- League: Slovenian Ice Hockey League
- Sport: Ice hockey
- Regular-season winner: Jesenice
- Champions: Jesenice
- Runners-up: Olimpija

Slovenian Ice Hockey League seasons
- ← None1992–93 →

= 1991–92 Slovenian Hockey League season =

The 1991–92 Slovenian Hockey League season was the first season of the Slovenian Hockey League. Prior to this, Slovenia was part of SFR Yugoslavia and Slovenian teams participated in the Yugoslav Ice Hockey League.

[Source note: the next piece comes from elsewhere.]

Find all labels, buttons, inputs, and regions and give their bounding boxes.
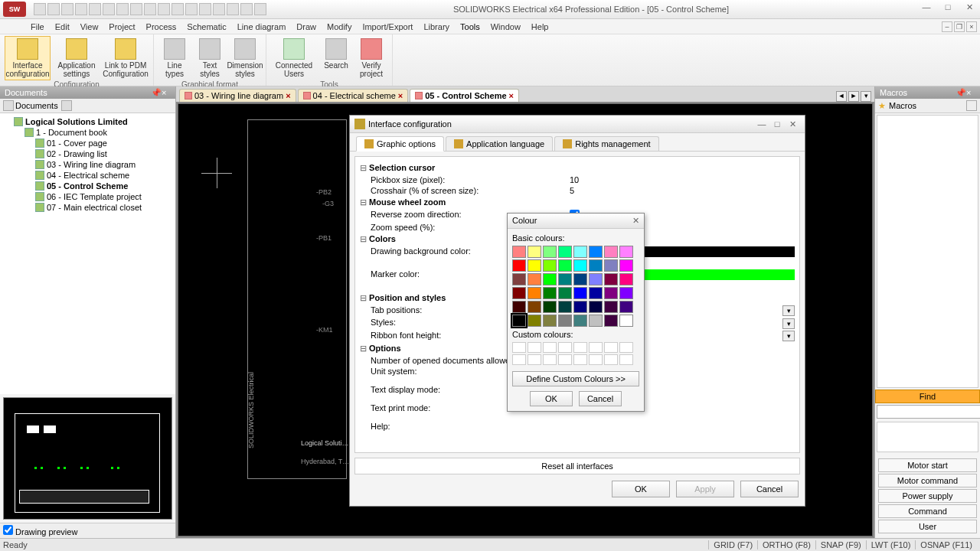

At the end of the regular season the playoffs were held. Jesenice went on to win the first Slovenian Hockey Championship.

==Teams==

| Team | City | Arena | 1990–91 result |
|---|---|---|---|
| Olimpija | Ljubljana | Tivoli Hall | Yugoslav First League, 2nd |
| Jesenice | Jesenice | Podmežakla Hall | Yugoslav First League, 4th |
| Bled | Bled | Bled Ice Hall | Yugoslav First League, 6th |
| Slavija | Ljubljana | Zalog Ice Rink | Yugoslav First League, 10th |
| Cinkarna | Celje | Mestni Park | Yugoslav Second League, 1st |
| Jesenice II | Jesenice | Podmežakla Hall | Yugoslav Second League, 2nd |
| Olimpija II | Ljubljana | Tivoli Hall | Yugoslav Second League, 3rd |
| Triglav | Kranj | Gorenjski Sejem | Yugoslav Second League, 5th |

==Standings after the regular season==

| Rk | Team | GP | W | T | L | GF | GA | Pts |
|---|---|---|---|---|---|---|---|---|
| 1. | Jesenice | 14 | 12 | 1 | 1 | 161 | 31 | 25 |
| 2. | Olimpija | 14 | 12 | 1 | 1 | 202 | 24 | 25 |
| 3. | Bled | 14 | 9 | 0 | 5 | 156 | 38 | 18 |
| 4. | Jesenice II | 14 | 7 | 0 | 7 | 88 | 71 | 14 |
| 5. | Celje | 14 | 7 | 0 | 7 | 71 | 81 | 14 |
| 6. | Triglav Kranj | 14 | 6 | 0 | 8 | 70 | 144 | 12 |
| 7. | Olimpija II | 14 | 2 | 0 | 12 | 45 | 127 | 4 |
| 8. | Slavija | 14 | 0 | 0 | 14 | 9 | 306 | 0 |

==Play-offs==

===First Part===

| Rk | Team | GP | W | L | GF | GA | Pts |
|---|---|---|---|---|---|---|---|
| 1. | Olimpija | 6 | 5 | 1 | 40 | 15 | 13 |
| 2. | Jesenice | 6 | 4 | 2 | 41 | 16 | 12 |
| 3. | Bled | 6 | 2 | 4 | 22 | 30 | 6 |
| 4. | Jesenice II | 6 | 1 | 5 | 16 | 58 | 3 |

===Final===
Jesenice defeated Olimpija 4–3 in a best of seven series.
- Olimpija – Jesenice 4–3
- Jesenice – Olimpija 4–3
- Olimpija – Jesenice 2–3
- Jesenice – Olimpija 6–3
- Olimpija – Jesenice 3–0
- Jesenice – Olimpija 2–5
- Olimpija – Jesenice 3–6

===Third place===
Bled defeated Jesenice II 3–0 in a best of five series.